Luthen se pencha, plissant des yeux, le visage perplexe.
- À première vue, on dirait un sceau familial kuati tout ce qu’il y a de plus ordinaire, milieu bourgeois, datant de la République, il y a 500 ans je dirais. Mais certains détails ne collent pas.
- C’est exact, enchaîna Irine. Vous voyez, le nom de la lignée est inscrit dans un cartouche, qui en principe est réservé à des dignitaires de plus haut rang.
- Oui, de bien plus haut rang, murmura Luthen, un peu troublé.
- Comme si un sceau plus récent avait été inscrit par-dessus un sceau plus ancien, compléta Irine qui avait du mal à dissimuler son excitation.
- Il y a une piste en effet, admit Luthen. Puis, il marqua une pause et se retourna. Qu’on amène ici le droïde sonde ! Et que ça saute !
***
Dans une salle blanche, bien éclairée, huit personnes étaient assises autour d’une table circulaire. Tous étaient habillés d’un costume blanc impeccablement taillé, droits comme des “i” dans leur fauteuil, sans dire un mot. La porte s’ouvrit, et une neuvième personne rentra. Tous les autres se levèrent aussitôt.

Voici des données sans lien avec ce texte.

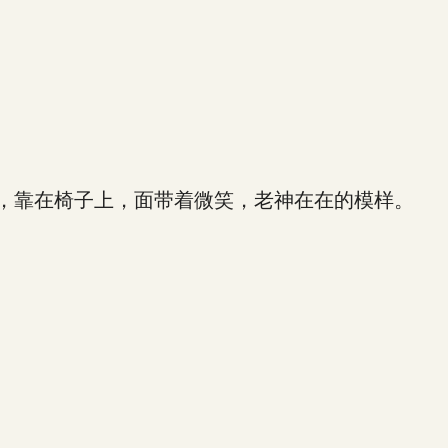
罢，靠在椅子上，面带着微笑，老神在在的模样。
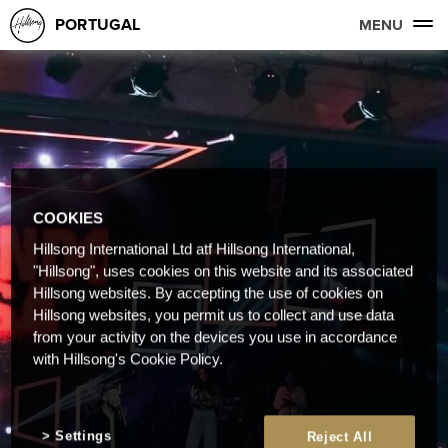
PORTUGAL
MENU
COOKIES
Hillsong International Ltd atf Hillsong International,
"Hillsong", uses cookies on this website and its associated
Hillsong websites. By accepting the use of cookies on
Hillsong websites, you permit us to collect and use data
from your activity on the devices you use in accordance
with Hillsong's Cookie Policy.
Settings
Reject All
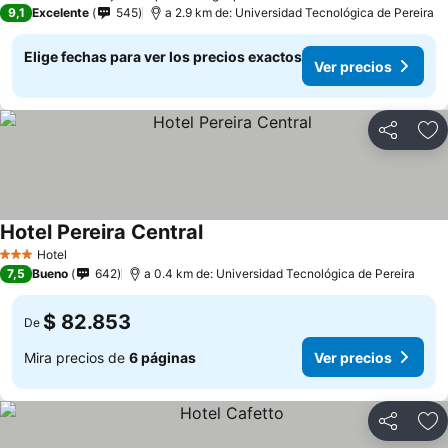
3 Estrellas
9,1
Excelente
545
a 2.9 km de: Universidad Tecnológica de Pereira
Elige fechas para ver los precios exactos
Ver precios
Compartir
Ag
Hotel Pereira Central
Hotel
3 Estrellas
7,5
Bueno
642
a 0.4 km de: Universidad Tecnológica de Pereira
$ 82.853
De
Mira precios de
6 páginas
Ver precios
Compartir
Ag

Cette discipline, cette obéissance, cette autorité, ce statut dont il jouissait désormais, tout cela ravissait Ishin-Il-Raz, Directeur du Comité pour la Préservation de l’Ordre Nouveau, plus communément appelé COMPORN. Sans ascendance particulière, parti de rien, en quelques années il avait pourtant acquis une position on ne peut plus enviable dans l’administration de la Galaxie. Peu d’autres personnes pouvaient s’en targuer. “Les idées sont plus fortes que les armes” se plaisait-il à dire à ses collaborateurs.

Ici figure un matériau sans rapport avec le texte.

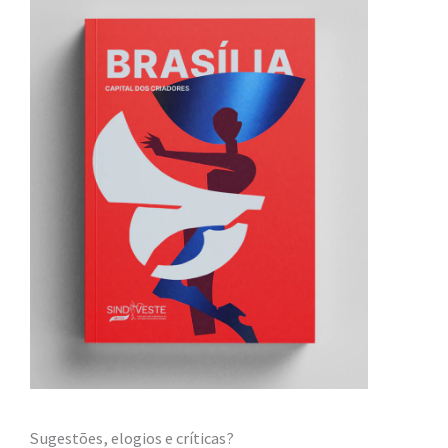
Sugestões, elogios e críticas?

Après avoir enjambé les quelques mètres qui le séparaient de son fauteuil, il s'y enfonça, puis fit signe à son assemblée de l’imiter. Tous les autres s’assirent de concert.
Bien, messieurs. Tout d’abord, je tenais à vous annoncer que la cérémonie d’inauguration du COMPORN la semaine dernière a été un franc succès. Près de 15 millions de Coruscantis se sont rendus sur place, et nous avons été suivis par non moins de 95 milliards de personnes sur l’Holonet. Des retours que j’ai pu avoir, l’Empereur était ravi.
Partagaz présent avec ses collègues autour de la table était toujours agacé par la tendance à l’autocongratulation de son supérieur. Celui-ci avait dû jubiler lors de son discours devant une si grande audience.
- M. Partagaz, interpela Ishin Il-Raz, interrompant les pensées de son subordonné. Vous avez l’air songeur. Avez-vous des nouvelles à nous partager ?
- Et bien, comme vous le savez, des manifestations étudiantes ont éclaté un peu partout lors de la proclamation de l’Empire. La police a beau réprimer sévèrement ces initiatives parfaitement illégales, il n’en reste pas moins qu’au lieu de s’estomper, elles prennent de l’ampleur. Actuellement, mon équipe est à la recherche des leaders de ce mouvement.
- Avez-vous des pistes ? demanda le Directeur visiblement intéressé.
- Possiblement, répondit Partagaz d'un ton neutre. Mais je préfère réaliser quelques vérifications d’usage avant de vous faire une présentation détaillée.
Ce qu’omettait de dire Partagaz, c’est qu’il se méfiait par-dessus tout de ses collègues qui n’hésiteraient pas à lui mettre des bâtons dans les roues ou chercheraient à récupérer une partie de son travail. De cela, il n’en était pas question.